Why Merit Pay Raises Are Causing Problems at Work
Why It Matters
Flat merit increases can erode real wages and hurt retention, so firms must redesign compensation to sustain engagement in an inflationary, competitive labor environment.
Key Takeaways
- •Peanut butter raises spread modest merit increases equally across staff
- •Flat raises risk real pay cuts when inflation exceeds increase
- •Differentiated pay may demotivate low performers but retain top talent
- •Soft labor market lets firms squeeze wages without immediate turnover
- •Bonuses could supplement modest raises to motivate high performers
Summary
The video explores the growing use of “peanut butter raises” – a flat, near‑equal distribution of modest merit‑pay budgets – and why firms are debating its fairness.
Capelli notes that with inflation running above typical 2‑3% raises, a uniform increase can leave many employees with a real‑pay cut, while a differentiated approach (e.g., 0% for some, 6% for others) risks demotivating the majority without substantially rewarding top performers.

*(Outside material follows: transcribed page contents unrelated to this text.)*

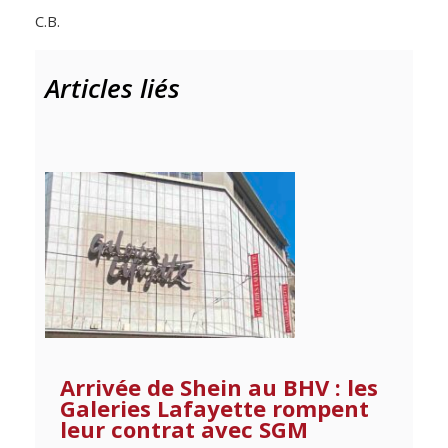
C.B.
Articles liés
Arrivée de Shein au BHV : les
Galeries Lafayette rompent
leur contrat avec SGM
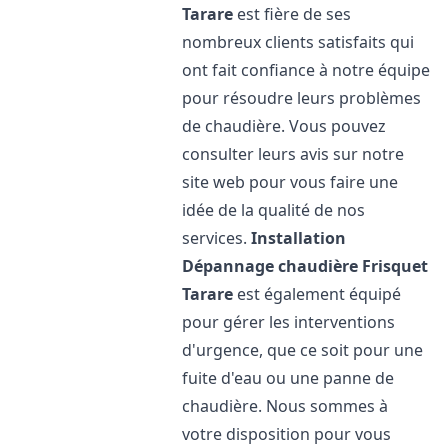
Tarare
est fière de ses
nombreux clients satisfaits qui
ont fait confiance à notre équipe
pour résoudre leurs problèmes
de chaudière. Vous pouvez
consulter leurs avis sur notre
site web pour vous faire une
idée de la qualité de nos
services.
Installation
Dépannage chaudière Frisquet
Tarare
est également équipé
pour gérer les interventions
d'urgence, que ce soit pour une
fuite d'eau ou une panne de
chaudière. Nous sommes à
votre disposition pour vous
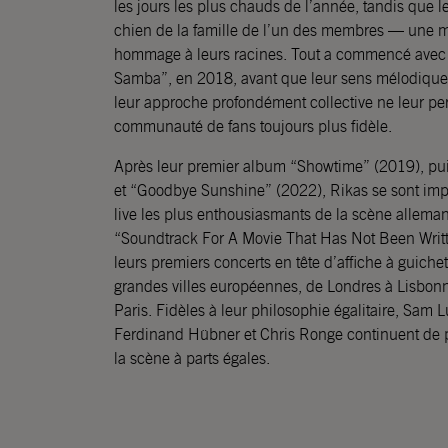
les jours les plus chauds de l’année, tandis que 
chien de la famille de l’un des membres — une m
hommage à leurs racines. Tout a commencé avec 
Samba”, en 2018, avant que leur sens mélodique
leur approche profondément collective ne leur pe
communauté de fans toujours plus fidèle.
Après leur premier album “Showtime” (2019), puis
et “Goodbye Sunshine” (2022), Rikas se sont im
live les plus enthousiasmants de la scène allem
“Soundtrack For A Movie That Has Not Been Writte
leurs premiers concerts en tête d’affiche à guiche
grandes villes européennes, de Londres à Lisbon
Paris. Fidèles à leur philosophie égalitaire, Sam
Ferdinand Hübner et Chris Ronge continuent de par
la scène à parts égales.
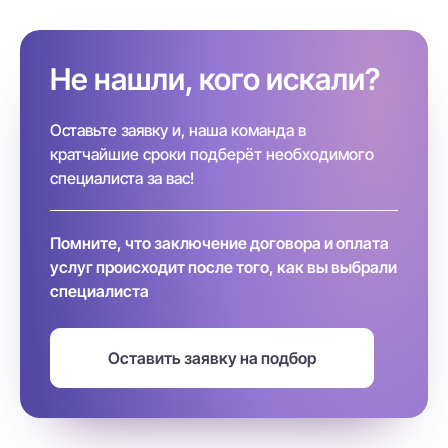
Не нашли, кого искали?
Оставьте заявку и, наша команда в
кратчайшие сроки подберёт необходимого
специалиста за вас!
Помните, что заключение договора и оплата
услуг происходит после того, как вы выбрали
специалиста
Оставить заявку на подбор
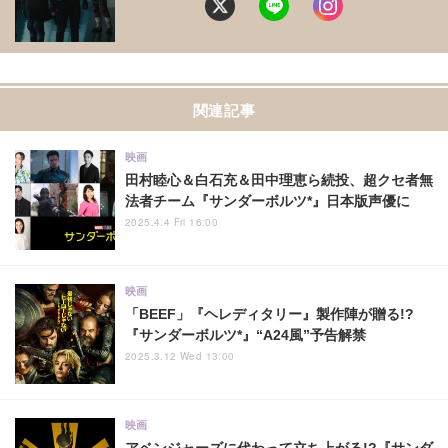
関連記事
映画
田村睦心＆白石充＆田中理恵ら続投、超クセ者無
法者チーム『サンダーボルツ*』日本版声優に
2025.4.4 Fri 16:00
映画
「BEEF」『ヘレディタリー』製作陣が贈る!?
『サンダーボルツ*』“A24風”予告解禁
2025.3.12 Wed 13:00
映画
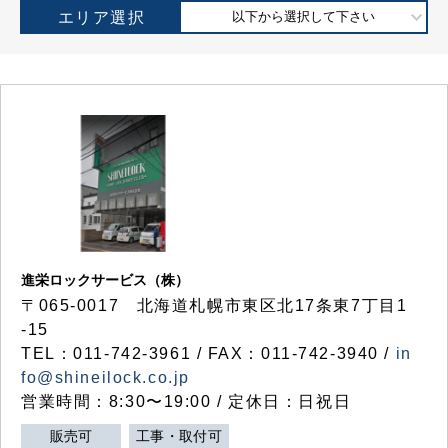
エリア選択
以下から選択して下さい
進栄ロックサービス（株）
〒065-0017 北海道札幌市東区北17条東7丁目1
-15
TEL：011-742-3961 / FAX：011-742-3940 /
in
fo@shineilock.co.jp
営業時間：8:30〜19:00 / 定休日：日祝日
販売可
工事・取付可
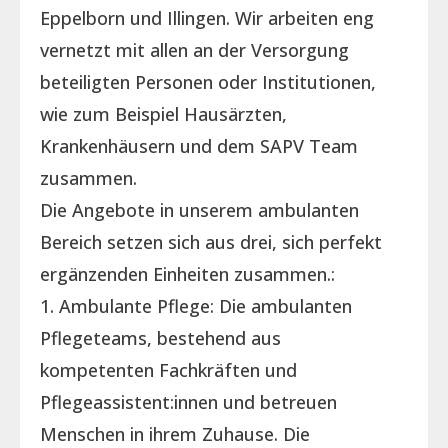
Eppelborn und Illingen. Wir arbeiten eng
vernetzt mit allen an der Versorgung
beteiligten Personen oder Institutionen,
wie zum Beispiel Hausärzten,
Krankenhäusern und dem SAPV Team
zusammen.
Die Angebote in unserem ambulanten
Bereich setzen sich aus drei, sich perfekt
ergänzenden Einheiten zusammen.:
1. Ambulante Pflege: Die ambulanten
Pflegeteams, bestehend aus
kompetenten Fachkräften und
Pflegeassistent:innen und betreuen
Menschen in ihrem Zuhause. Die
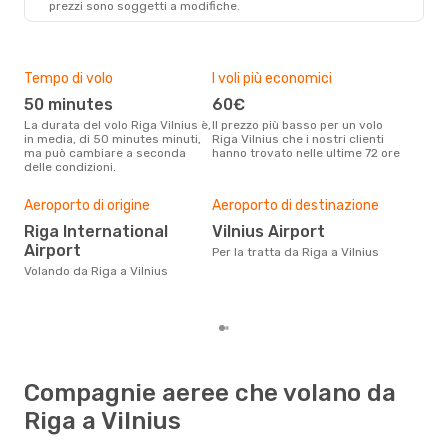
prezzi sono soggetti a modifiche.
Tempo di volo
I voli più economici
Alt
50 minutes
60€
ap
La durata del volo Riga Vilnius è,
Il prezzo più basso per un volo
I dati dei nostri clienti ci dicono
in media, di 50 minutes minuti,
Riga Vilnius che i nostri clienti
che 
ma può cambiare a seconda
hanno trovato nelle ultime 72 ore
viag
delle condizioni.
apri
Pre
Aeroporto di origine
Aeroporto di destinazione
6
Riga International
Vilnius Airport
Con eDream, prezzo per un volo
Airport
da R
Per la tratta da Riga a Vilnius
calc
Volando da Riga a Vilnius
degl
Compagnie aeree che volano da
Riga a Vilnius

He cites examples of executives fearing backlash if low‑performers receive zero raises, yet also warning that high‑achievers may jump ship if they feel undervalued. The discussion references recent job‑opening data suggesting a still‑soft labor market that gives employers leeway to “squeeze” wages.
The takeaway for managers is to balance equity and incentive, perhaps by supplementing modest base raises with performance bonuses, to retain talent and avoid morale erosion as inflation pressures persist.